October 9, 2012

Imagos and logos

I've always been in love with comics so the idea of identification that McCloud talked about in his essay really hit home for me. With any writing you want your audience to be able to identify with what you are saying, you want that connection. This connection doesn't have to be made through a character in a story; for example if you are writing a medical journal, you are still writing so your predicted audience can identify with something you wrote, maybe connect it back to something else they learned. This has been happening to me quite a bit in this class.  

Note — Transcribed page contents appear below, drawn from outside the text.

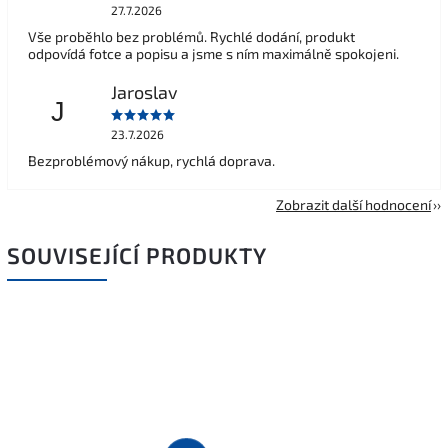
27.7.2026
Vše proběhlo bez problémů. Rychlé dodání, produkt
odpovídá fotce a popisu a jsme s ním maximálně spokojeni.
Jaroslav
J
23.7.2026
Bezproblémový nákup, rychlá doprava.
Zobrazit další hodnocení
SOUVISEJÍCÍ PRODUKTY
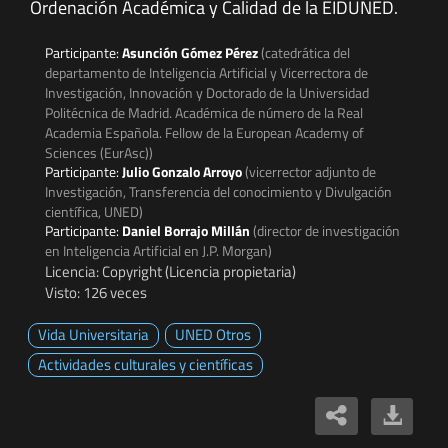
Ordenación Académica y Calidad de la EIDUNED.
Participante:
Asunción Gómez Pérez
(catedrática del
departamento de Inteligencia Artificial y Vicerrectora de
Investigación, Innovación y Doctorado de la Universidad
Politécnica de Madrid. Académica de número de la Real
Academia Española. Fellow de la European Academy of
Sciences (EurAsc))
Participante:
Julio Gonzalo Arroyo
(vicerrector adjunto de
Investigación, Transferencia del conocimiento y Divulgación
científica, UNED)
Participante:
Daniel Borrajo Millán
(director de investigación
en Inteligencia Artificial en J.P. Morgan)
Licencia: Copyright (Licencia propietaria)
Visto: 126 veces
Vida Universitaria
UNED Otros
Actividades culturales y científicas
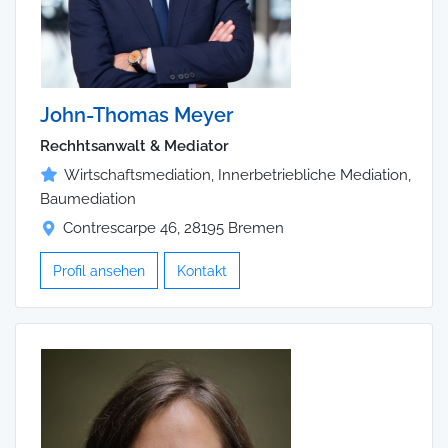
John-Thomas Meyer
Rechhtsanwalt & Mediator
Wirtschaftsmediation, Innerbetriebliche Mediation,
Baumediation
Contrescarpe 46, 28195 Bremen
Profil ansehen
Kontakt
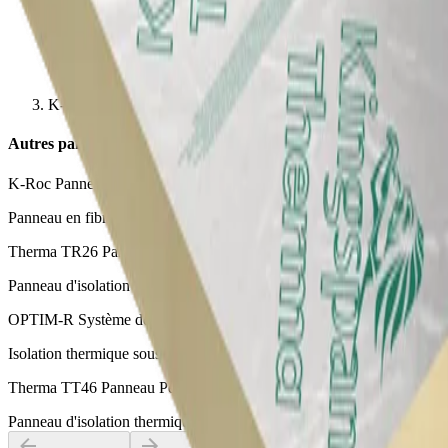
K-Roc Panneau isolant en pente
Autres panneaux d'isolation des toitures
K-Roc Panneau toiture plate 70/037
Panneau en fibre minérale de roche pour toitures plates
Therma TR26 Panneau Toiture Plate
Panneau d'isolation thermique en mousse PIR pour toitures plates
OPTIM-R Système de toiture
Isolation thermique sous vide pour balcons, terrasses et toitures
Therma TT46 Panneau Pente Intégrée Toiture Plate
Panneau d'isolation thermique en mousse PIR pour toitures plates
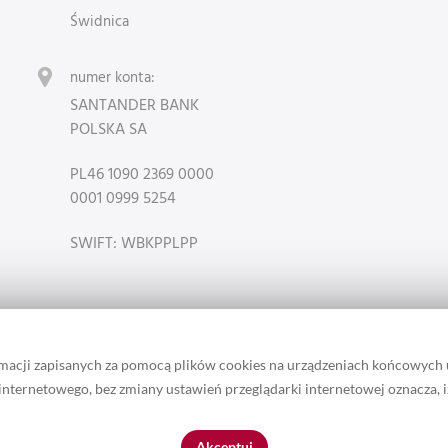
Świdnica
numer konta:
SANTANDER BANK
POLSKA SA
PL46 1090 2369 0000
0001 0999 5254
SWIFT: WBKPPLPP
rmacji zapisanych za pomocą plików cookies na urządzeniach końcowych
u internetowego, bez zmiany ustawień przeglądarki internetowej oznacza, 
 zamieszczonych w serwisie należą do właściciela marki Lotari. / Ta st
Akceptuj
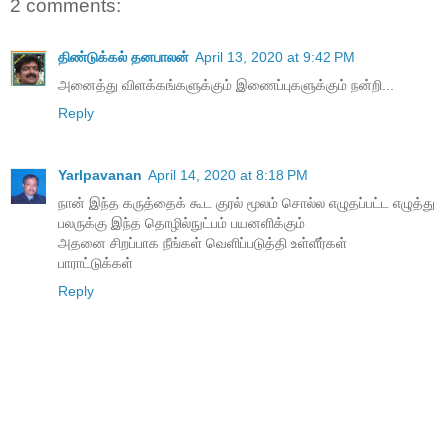
2 comments:
திண்டுக்கல் தனபாலன்
April 13, 2020 at 9:42 PM
அனைத்து விளக்கங்களுக்கும் இணைப்புகளுக்கும் நன்றி...
Reply
Yarlpavanan
April 14, 2020 at 8:18 PM
நான் இந்த கருத்தைக் கூட குரல் மூலம் சொல்ல எழுதப்பட்ட எழுத்து
பலருக்கு இந்த தொழில்நுட்பம் பயனளிக்கும்
அதனை சிறப்பாக நீங்கள் வெளிப்படுத்தி உள்ளீர்கள்
பாராட்டுக்கள்
Reply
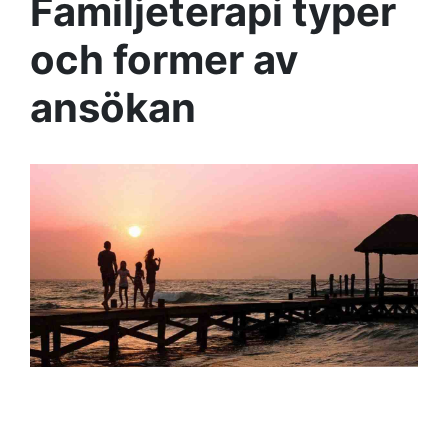
Familjeterapi typer
och former av
ansökan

This reading paralleled with a reading we had in my "What is a Text?" class. It was called "The Art of the Written Image" by Johanna Drucker. In this reading we talked a lot about the dimensions of writing and how it could be visual, spacial and social. There was quote from the reading that said "Because of this fundamental dualism, writing is charged with binary qualities. It manifests itself with the phenomenal presence of the imago and yet performs the signifying operation of the logos" (Drucker, 57).

I know that this doesn't necessarily correspond with what McCloud is saying but this quote really struck me. It was changed when it came to McCloud's essay on comics. With comics we are using both the imago and logos to create the meaning of the story. In turn, with McCloud, he defined the meaning of pictures as "Fluid and variable according to appearance. They differ from 'real-life' appearance in varying degress"(Pg.28) With this, he says that words are abstract, the meaning isn't carried out through words alone and sometimes the image that you have in your head won't correspond to the image you see on the paper. The images become the words or become a representation of the words which is what I believe McCloud was saying in the beginning.